**Exercise details**: Each record needs to be retyped exactly, though its pictures should not appear.

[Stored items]

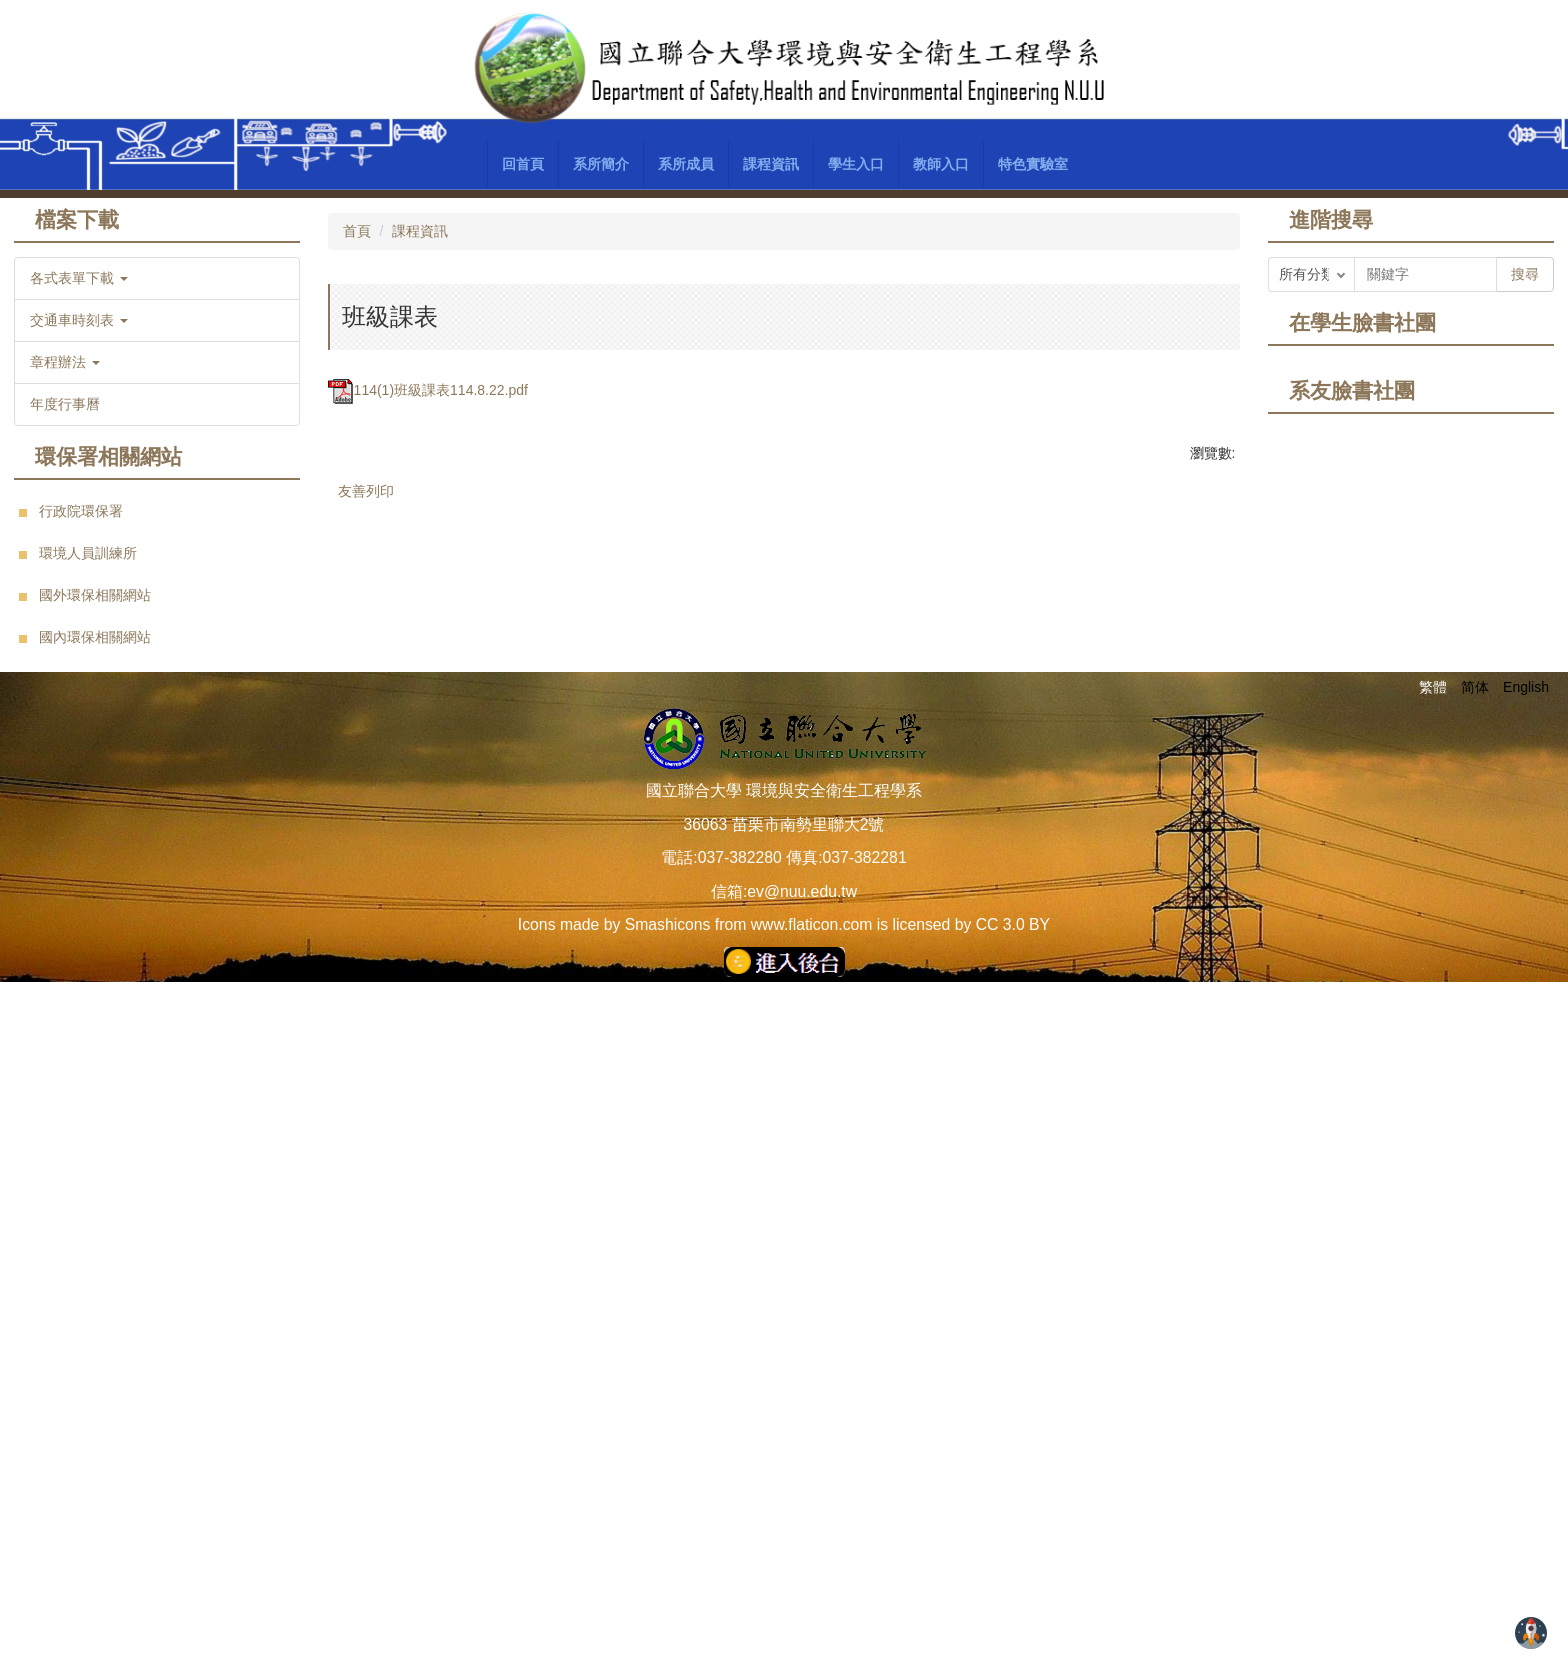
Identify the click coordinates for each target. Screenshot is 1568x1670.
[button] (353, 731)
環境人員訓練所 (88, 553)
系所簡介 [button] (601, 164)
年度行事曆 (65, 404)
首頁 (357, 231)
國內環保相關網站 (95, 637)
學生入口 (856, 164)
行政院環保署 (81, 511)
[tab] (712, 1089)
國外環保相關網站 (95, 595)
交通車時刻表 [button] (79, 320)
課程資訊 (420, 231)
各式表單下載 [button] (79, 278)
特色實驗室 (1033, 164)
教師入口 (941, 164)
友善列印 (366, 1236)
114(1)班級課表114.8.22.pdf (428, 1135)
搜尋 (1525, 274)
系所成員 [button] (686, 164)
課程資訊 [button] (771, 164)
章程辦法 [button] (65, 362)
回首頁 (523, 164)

**Exercise result**:
Identify the click coordinates for each target. Screenshot is 1568x1670.
[button] (353, 731)
環境人員訓練所 (88, 553)
系所簡介 [button] (601, 164)
年度行事曆 (65, 404)
首頁 (357, 231)
國內環保相關網站 (95, 637)
學生入口 (856, 164)
行政院環保署 (81, 511)
[tab] (712, 1089)
國外環保相關網站 (95, 595)
交通車時刻表 [button] (79, 320)
課程資訊 (420, 231)
各式表單下載 [button] (79, 278)
特色實驗室 (1033, 164)
教師入口 (941, 164)
友善列印 (366, 1236)
114(1)班級課表114.8.22.pdf (428, 1135)
搜尋 (1525, 274)
系所成員 [button] (686, 164)
課程資訊 [button] (771, 164)
章程辦法 [button] (65, 362)
回首頁 (523, 164)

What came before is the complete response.